PROBLEM REQUIREMENTS: Below are records with pictures. Transcribe exactly, and only, the lines from the line with "Телефон: +34 692 47 52 39" to the line with "populares y demandados", both ends included, but not the pictures.

:: PROVIDED DATA

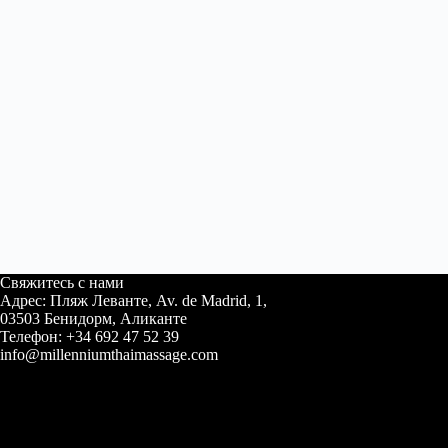
Свяжитесь с нами
Адрес: Пляж Леванте, Av. de Madrid, 1,
03503 Бенидорм, Аликанте
Телефон: +34 692 47 52 39
info@millenniumthaimassage.com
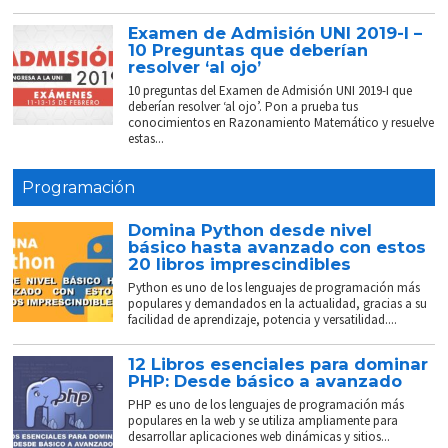
Examen de Admisión UNI 2019-I –
10 Preguntas que deberían
resolver ‘al ojo’
10 preguntas del Examen de Admisión UNI 2019-I que
deberían resolver ‘al ojo’. Pon a prueba tus
conocimientos en Razonamiento Matemático y resuelve
estas...
Programación
Domina Python desde nivel
básico hasta avanzado con estos
20 libros imprescindibles
Python es uno de los lenguajes de programación más
populares y demandados en la actualidad, gracias a su
facilidad de aprendizaje, potencia y versatilidad....
12 Libros esenciales para dominar
PHP: Desde básico a avanzado
PHP es uno de los lenguajes de programación más
populares en la web y se utiliza ampliamente para
desarrollar aplicaciones web dinámicas y sitios...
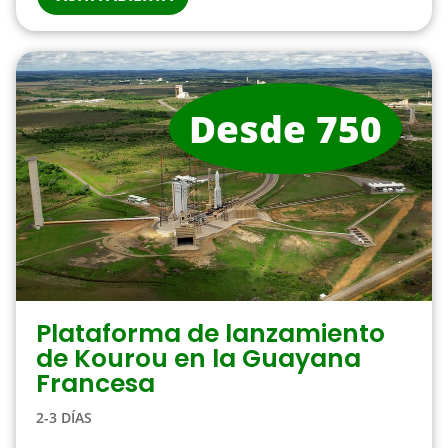
Desde 750
Plataforma de lanzamiento
de Kourou en la Guayana
Francesa
2-3 DÍAS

::::

SOLUTION TO THE EXERCISE:
Телефон: +34 692 47 52 39
info@millenniumthaimassage.com
Examen de Admisión UNI 2019-I –
10 Preguntas que deberían
resolver ‘al ojo’
10 preguntas del Examen de Admisión UNI 2019-I que
deberían resolver ‘al ojo’. Pon a prueba tus
conocimientos en Razonamiento Matemático y resuelve
estas...
Programación
Domina Python desde nivel
básico hasta avanzado con estos
20 libros imprescindibles
Python es uno de los lenguajes de programación más
populares y demandados en la actualidad, gracias a su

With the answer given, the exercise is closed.